*Data under study*

^^^^

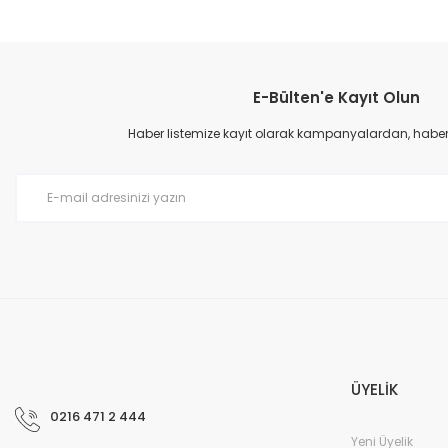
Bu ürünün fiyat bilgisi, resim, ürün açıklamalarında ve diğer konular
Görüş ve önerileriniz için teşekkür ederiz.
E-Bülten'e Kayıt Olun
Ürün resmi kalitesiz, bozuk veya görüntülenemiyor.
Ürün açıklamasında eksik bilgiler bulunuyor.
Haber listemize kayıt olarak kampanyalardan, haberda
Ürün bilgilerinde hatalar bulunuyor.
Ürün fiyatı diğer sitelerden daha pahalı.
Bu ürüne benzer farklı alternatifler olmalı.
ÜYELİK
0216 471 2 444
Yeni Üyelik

^^^^

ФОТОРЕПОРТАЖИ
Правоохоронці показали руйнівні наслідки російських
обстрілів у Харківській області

^^^^

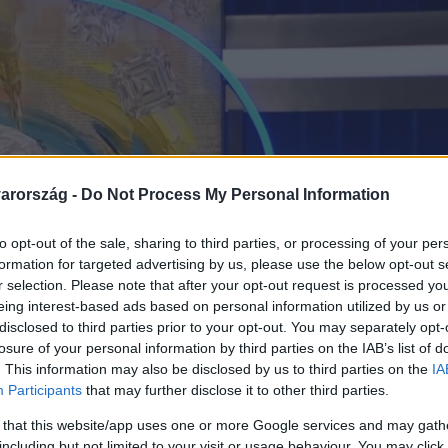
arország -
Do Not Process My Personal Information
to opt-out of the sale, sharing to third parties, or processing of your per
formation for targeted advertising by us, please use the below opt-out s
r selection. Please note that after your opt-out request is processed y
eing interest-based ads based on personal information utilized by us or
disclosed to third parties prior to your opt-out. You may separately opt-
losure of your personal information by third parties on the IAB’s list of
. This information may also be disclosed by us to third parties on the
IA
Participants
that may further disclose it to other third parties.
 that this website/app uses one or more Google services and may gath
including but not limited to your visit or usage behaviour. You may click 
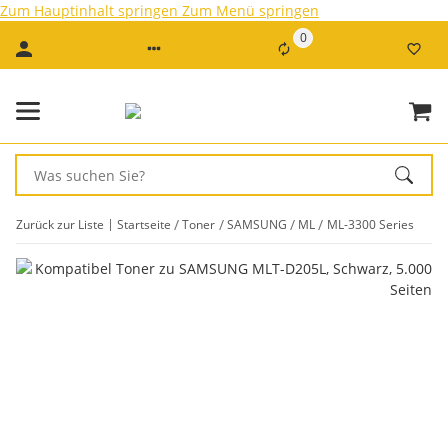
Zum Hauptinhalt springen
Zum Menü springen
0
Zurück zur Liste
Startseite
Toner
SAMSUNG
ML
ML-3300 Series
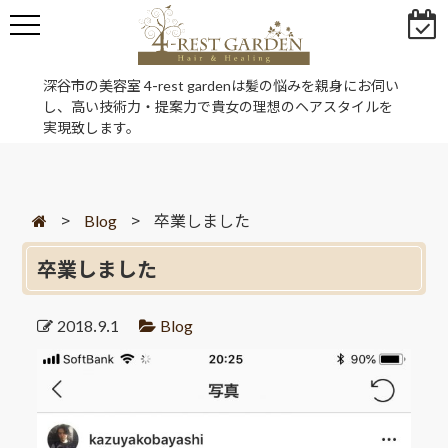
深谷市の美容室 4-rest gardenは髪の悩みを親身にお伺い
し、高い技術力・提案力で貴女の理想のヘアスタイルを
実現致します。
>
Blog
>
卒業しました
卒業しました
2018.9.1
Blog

^^^^

Above this instruction are the records; retype exactly the lines from the one containing "Haber listemize kayıt" up to and including the one containing "Yeni Üyelik".

*Task output*
Haber listemize kayıt olarak kampanyalardan, haberda
Ürün bilgilerinde hatalar bulunuyor.
Ürün fiyatı diğer sitelerden daha pahalı.
Bu ürüne benzer farklı alternatifler olmalı.
ÜYELİK
0216 471 2 444
Yeni Üyelik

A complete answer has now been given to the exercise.